## Exercise
Omit every picture. Return all other data as it stands.

## Data items
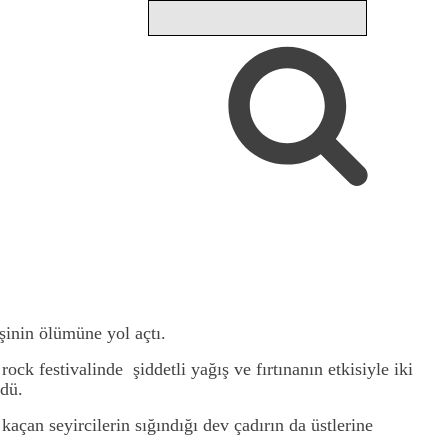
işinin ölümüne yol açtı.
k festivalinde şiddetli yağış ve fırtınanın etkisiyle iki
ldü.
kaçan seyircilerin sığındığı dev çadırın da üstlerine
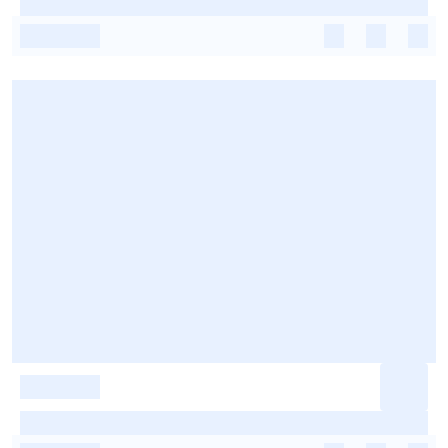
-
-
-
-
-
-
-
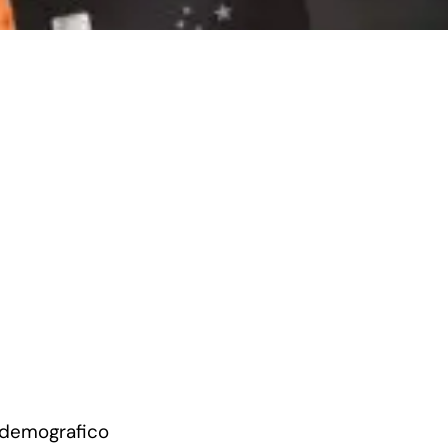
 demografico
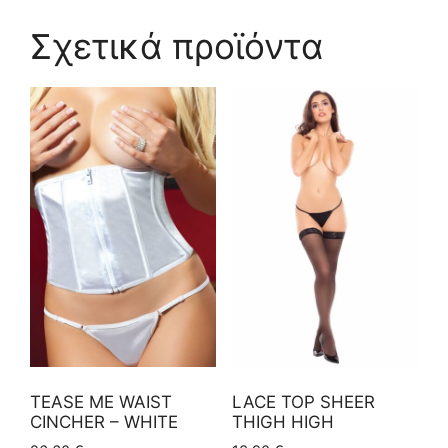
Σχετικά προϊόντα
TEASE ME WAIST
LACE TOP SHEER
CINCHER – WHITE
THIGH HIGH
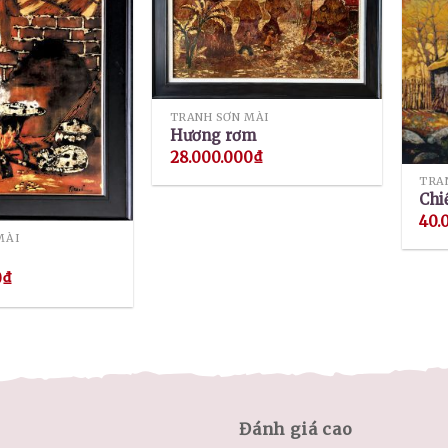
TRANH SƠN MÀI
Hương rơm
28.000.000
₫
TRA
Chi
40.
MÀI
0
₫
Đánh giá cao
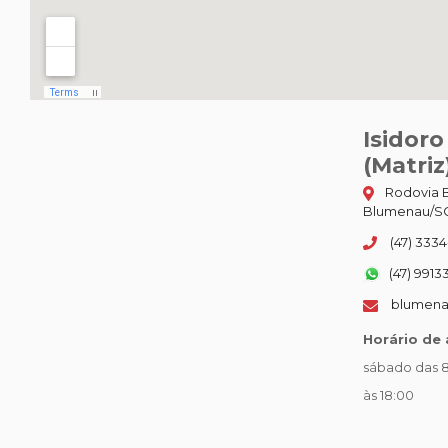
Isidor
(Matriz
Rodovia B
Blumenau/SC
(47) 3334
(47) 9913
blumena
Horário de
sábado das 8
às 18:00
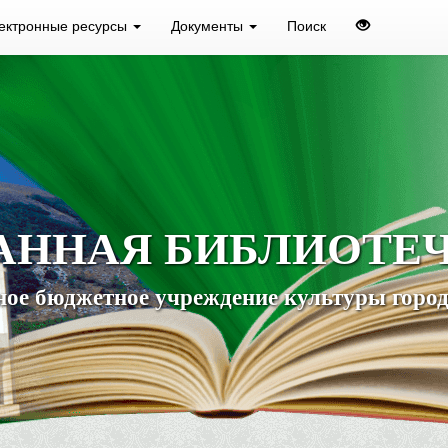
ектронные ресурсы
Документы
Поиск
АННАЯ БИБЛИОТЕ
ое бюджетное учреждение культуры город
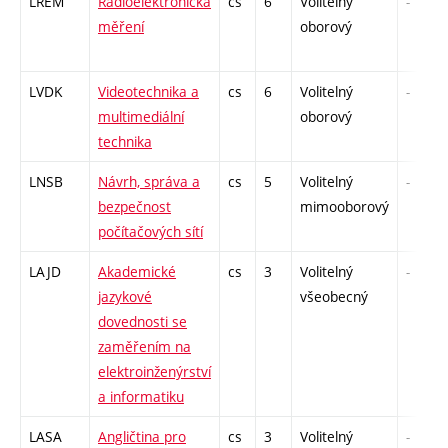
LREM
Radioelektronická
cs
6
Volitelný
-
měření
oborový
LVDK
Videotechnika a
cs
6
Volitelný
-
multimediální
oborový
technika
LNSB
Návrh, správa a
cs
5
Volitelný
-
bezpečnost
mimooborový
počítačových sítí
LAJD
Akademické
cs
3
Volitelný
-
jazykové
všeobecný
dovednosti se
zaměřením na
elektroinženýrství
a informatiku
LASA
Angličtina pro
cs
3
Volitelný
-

## Output for this exercise
işinin ölümüne yol açtı.
k festivalinde şiddetli yağış ve fırtınanın etkisiyle iki
ldü.
kaçan seyircilerin sığındığı dev çadırın da üstlerine
-
-
-
-
-
-
-
 demografico
Σχετικά προϊόντα
TEASE ME WAIST
LACE TOP SHEER
CINCHER – WHITE
THIGH HIGH
TRANH SƠN MÀI
Hương rơm
28.000.000
₫
TRA
Chi
40.
MÀI
0
₫
Đánh giá cao
Isidor
(Matriz
Rodovia B
Blumenau/SC
(47) 3334
(47) 9913
blumena
Horário de
sábado das 8
às 18:00
ектронные ресурсы
Документы
Поиск
АННАЯ БИБЛИОТЕ
ое бюджетное учреждение культуры город
LREM
Radioelektronická
cs
6
Volitelný
-
měření
oborový
LVDK
Videotechnika a
cs
6
Volitelný
-
multimediální
oborový
technika
LNSB
Návrh, správa a
cs
5
Volitelný
-
bezpečnost
mimooborový
počítačových sítí
LAJD
Akademické
cs
3
Volitelný
-
jazykové
všeobecný
dovednosti se
zaměřením na
elektroinženýrství
a informatiku
LASA
Angličtina pro
cs
3
Volitelný
-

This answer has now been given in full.